Problem: Below are some entries; state how many of their lines contain the word "jste", with nothing else in the reply.

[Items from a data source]
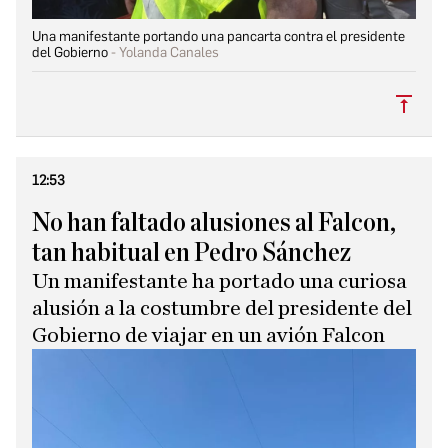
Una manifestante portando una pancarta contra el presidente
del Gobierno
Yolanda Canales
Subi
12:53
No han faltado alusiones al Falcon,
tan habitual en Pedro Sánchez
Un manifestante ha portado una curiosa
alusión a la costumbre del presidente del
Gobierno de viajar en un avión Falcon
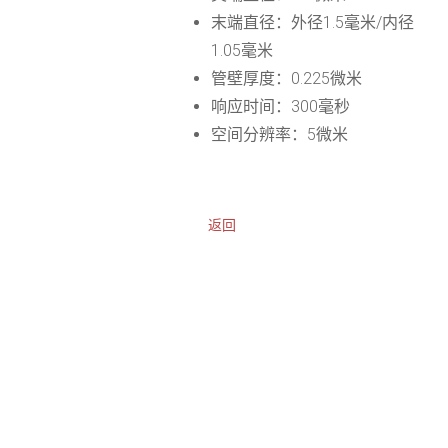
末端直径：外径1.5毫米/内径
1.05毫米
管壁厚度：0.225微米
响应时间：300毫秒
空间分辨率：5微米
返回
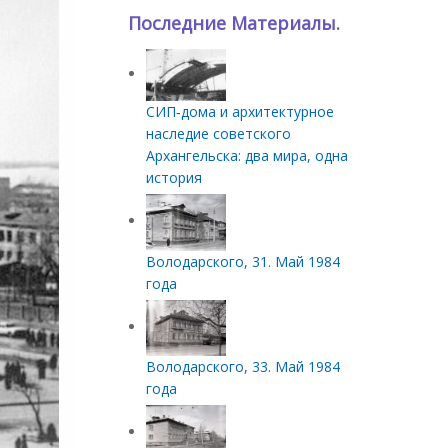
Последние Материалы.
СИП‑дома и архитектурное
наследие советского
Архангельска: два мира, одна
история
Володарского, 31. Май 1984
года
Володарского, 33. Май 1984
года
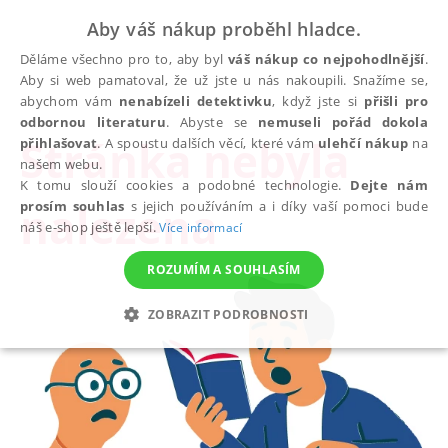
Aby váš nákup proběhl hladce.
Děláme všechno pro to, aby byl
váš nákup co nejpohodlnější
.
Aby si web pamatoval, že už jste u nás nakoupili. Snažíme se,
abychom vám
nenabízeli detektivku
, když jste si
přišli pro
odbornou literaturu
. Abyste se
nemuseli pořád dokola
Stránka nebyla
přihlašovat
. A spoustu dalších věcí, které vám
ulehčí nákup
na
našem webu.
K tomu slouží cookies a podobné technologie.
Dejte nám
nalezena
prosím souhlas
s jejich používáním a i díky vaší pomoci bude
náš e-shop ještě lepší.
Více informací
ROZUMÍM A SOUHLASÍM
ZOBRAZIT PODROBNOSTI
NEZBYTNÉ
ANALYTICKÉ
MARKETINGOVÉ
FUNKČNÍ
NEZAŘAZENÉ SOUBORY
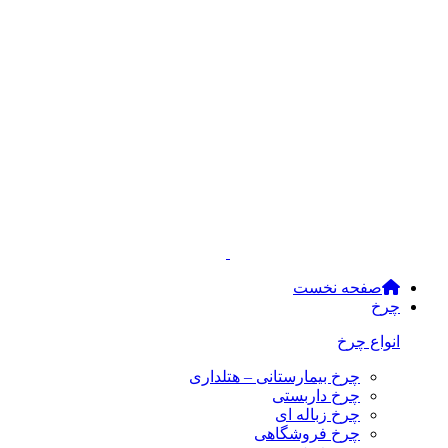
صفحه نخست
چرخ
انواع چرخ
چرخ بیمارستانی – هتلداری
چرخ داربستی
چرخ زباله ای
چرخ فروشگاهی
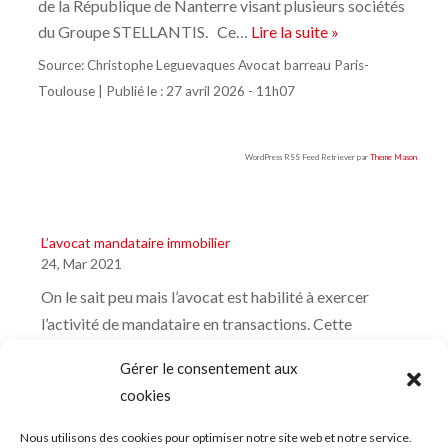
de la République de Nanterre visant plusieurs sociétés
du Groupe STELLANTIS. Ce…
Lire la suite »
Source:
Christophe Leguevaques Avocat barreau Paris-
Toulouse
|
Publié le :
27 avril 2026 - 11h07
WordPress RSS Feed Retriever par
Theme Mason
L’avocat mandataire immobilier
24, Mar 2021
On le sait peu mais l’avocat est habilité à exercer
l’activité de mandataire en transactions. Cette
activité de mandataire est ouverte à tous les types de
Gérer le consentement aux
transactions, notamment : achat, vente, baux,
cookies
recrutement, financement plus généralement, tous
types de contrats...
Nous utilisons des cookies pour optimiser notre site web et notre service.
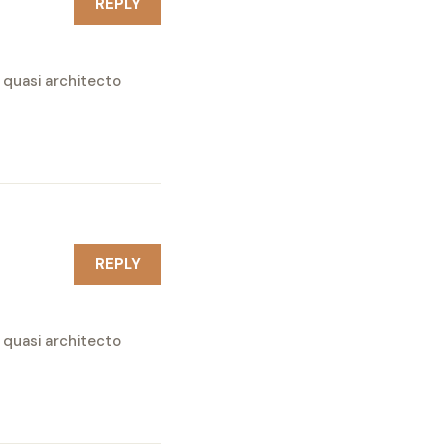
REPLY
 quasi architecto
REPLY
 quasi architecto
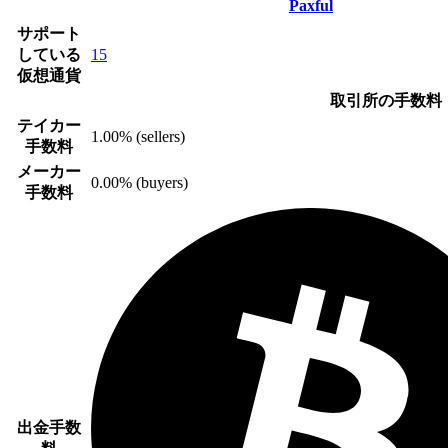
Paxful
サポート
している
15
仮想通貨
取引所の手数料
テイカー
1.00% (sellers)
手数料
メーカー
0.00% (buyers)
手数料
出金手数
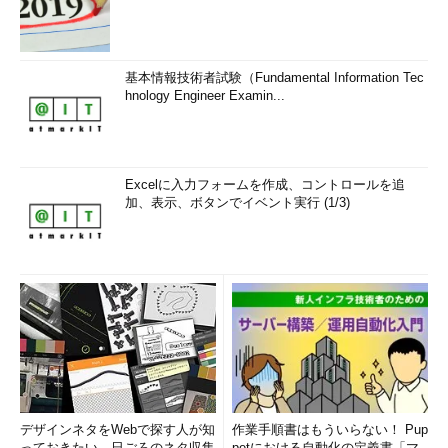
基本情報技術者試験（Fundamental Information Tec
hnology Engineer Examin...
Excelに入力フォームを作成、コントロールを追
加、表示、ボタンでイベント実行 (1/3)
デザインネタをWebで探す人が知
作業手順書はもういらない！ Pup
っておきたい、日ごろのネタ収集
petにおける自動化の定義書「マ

==

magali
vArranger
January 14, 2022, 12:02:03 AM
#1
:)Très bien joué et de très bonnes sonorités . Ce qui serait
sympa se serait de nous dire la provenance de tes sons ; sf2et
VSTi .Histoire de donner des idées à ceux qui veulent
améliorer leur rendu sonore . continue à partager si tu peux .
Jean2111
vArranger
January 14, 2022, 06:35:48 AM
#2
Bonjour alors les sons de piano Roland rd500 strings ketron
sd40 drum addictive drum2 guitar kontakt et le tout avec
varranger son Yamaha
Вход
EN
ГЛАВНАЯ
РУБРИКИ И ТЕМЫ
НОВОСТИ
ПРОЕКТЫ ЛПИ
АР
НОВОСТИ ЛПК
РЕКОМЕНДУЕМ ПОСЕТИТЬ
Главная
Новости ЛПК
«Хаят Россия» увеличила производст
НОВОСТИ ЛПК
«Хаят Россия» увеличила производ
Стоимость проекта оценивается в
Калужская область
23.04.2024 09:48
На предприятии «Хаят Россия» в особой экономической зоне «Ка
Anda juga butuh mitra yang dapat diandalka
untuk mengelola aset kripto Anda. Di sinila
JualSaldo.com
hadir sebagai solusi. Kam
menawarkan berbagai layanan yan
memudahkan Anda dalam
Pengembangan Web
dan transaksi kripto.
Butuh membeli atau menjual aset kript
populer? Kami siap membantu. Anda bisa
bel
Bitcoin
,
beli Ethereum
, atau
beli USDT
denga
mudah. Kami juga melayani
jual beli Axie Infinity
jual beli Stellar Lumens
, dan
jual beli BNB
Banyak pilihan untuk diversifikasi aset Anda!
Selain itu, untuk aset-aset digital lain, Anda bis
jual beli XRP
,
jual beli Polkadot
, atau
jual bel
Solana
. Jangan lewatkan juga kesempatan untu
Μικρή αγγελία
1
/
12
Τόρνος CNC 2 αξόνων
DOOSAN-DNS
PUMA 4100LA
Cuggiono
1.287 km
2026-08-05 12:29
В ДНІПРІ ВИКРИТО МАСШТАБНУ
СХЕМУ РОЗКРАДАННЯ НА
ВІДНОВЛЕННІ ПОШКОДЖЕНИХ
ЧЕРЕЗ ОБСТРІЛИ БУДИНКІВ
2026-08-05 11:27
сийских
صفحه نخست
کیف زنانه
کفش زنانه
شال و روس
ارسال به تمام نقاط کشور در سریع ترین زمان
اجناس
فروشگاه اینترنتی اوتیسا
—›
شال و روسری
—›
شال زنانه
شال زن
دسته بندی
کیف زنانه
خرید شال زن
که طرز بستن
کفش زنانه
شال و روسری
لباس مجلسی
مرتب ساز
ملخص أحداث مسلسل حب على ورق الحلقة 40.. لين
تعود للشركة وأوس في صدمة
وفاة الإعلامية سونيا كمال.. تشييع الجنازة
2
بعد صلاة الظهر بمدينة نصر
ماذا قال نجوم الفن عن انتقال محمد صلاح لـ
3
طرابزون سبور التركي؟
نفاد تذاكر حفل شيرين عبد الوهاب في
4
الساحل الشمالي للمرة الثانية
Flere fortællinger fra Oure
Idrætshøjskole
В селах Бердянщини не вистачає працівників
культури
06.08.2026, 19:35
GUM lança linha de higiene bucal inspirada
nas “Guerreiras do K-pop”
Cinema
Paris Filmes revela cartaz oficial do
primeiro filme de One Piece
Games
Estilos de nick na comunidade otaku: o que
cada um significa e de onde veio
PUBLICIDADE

Answer space: 2